Medicine, Nursing and Allied Health Professions

Precision medicine

Precision medicine

Precision medicine

What is precision medicine?

Precision medicine is an integrated approach, using both analytical and clinical data to improve clinical care by increasing precision in the understanding of the mechanisms of disease and drug response.

How is precision medicine different?

In the past, patients with a disease have been given a standardised treatment plan that does not recognise the considerable differences between patients with the same broad diagnostic label.
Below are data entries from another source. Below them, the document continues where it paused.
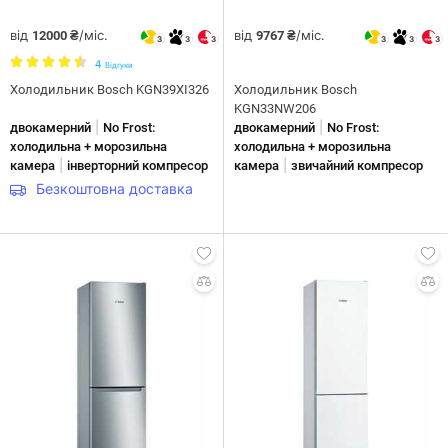
від
/міс.
від
/міс.
12000 ₴
9767 ₴
3
3
3
3
3
3
4
Відгуки
Холодильник Bosch KGN39XI326
Холодильник Bosch
KGN33NW206
|
|
двокамерний
No Frost:
двокамерний
No Frost:
холодильна + морозильна
холодильна + морозильна
|
|
камера
інверторний компресор
камера
звичайний компресор
Безкоштовна доставка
The University of Exeter Medical School takes a precision medicine approach, which takes into account the great diversity between patients and plans to replace the past "one size fits all" approach with more individualised treatment.

It is vital that care can be targeted to give the best possible outcome for the individual patient. New technology, such as genetic sequencing, gives better evidence than ever before, but this cannot be examined in isolation. All available evidence must be taken into account to optimise the outcome for the patient.

Which diseases is precision medicine relevant to?

The precision approach is appropriate to all branches of medicine. Initial studies will be based on the diseases where there is specific expertise in Exeter such as diabetes, inflammatory bowel disease, and vascular disease.

Case study: A mother's story

Nurse Emma Matthews believed her five-year-old son, Jack Neighbour, would not survive beyond his sixth birthday, because his health was so volatile. He had never spoken a word, and communicated with his family through picture cards.

It all changed when analysis by the team at the University of Exeter Medical School pinpointed the genetic misprint which caused his neonatal diabetes.

Just six weeks later after switching treatment, he delighted his family by uttering his first words: the simple phrase "hello, mummy".

Read more

Key principles of precision medicine

The main information used for classification and treatment must be:

  • From all available sources about the patient: Information may include genetic or other sophisticated analytical methods but is not confined to these. Simple clinical factors like disease duration, susceptibility to disease or how a patient’s weight can alter treatment response.
  • Continuous: Information should use quantitative measurement as these give far more information than dichotomised values – eg give the BMI rather than describing as “obese” or “non obese”.
  • Integrated: Data from every available source must be analysed together to provide an overall guidance as to the likely treatment response.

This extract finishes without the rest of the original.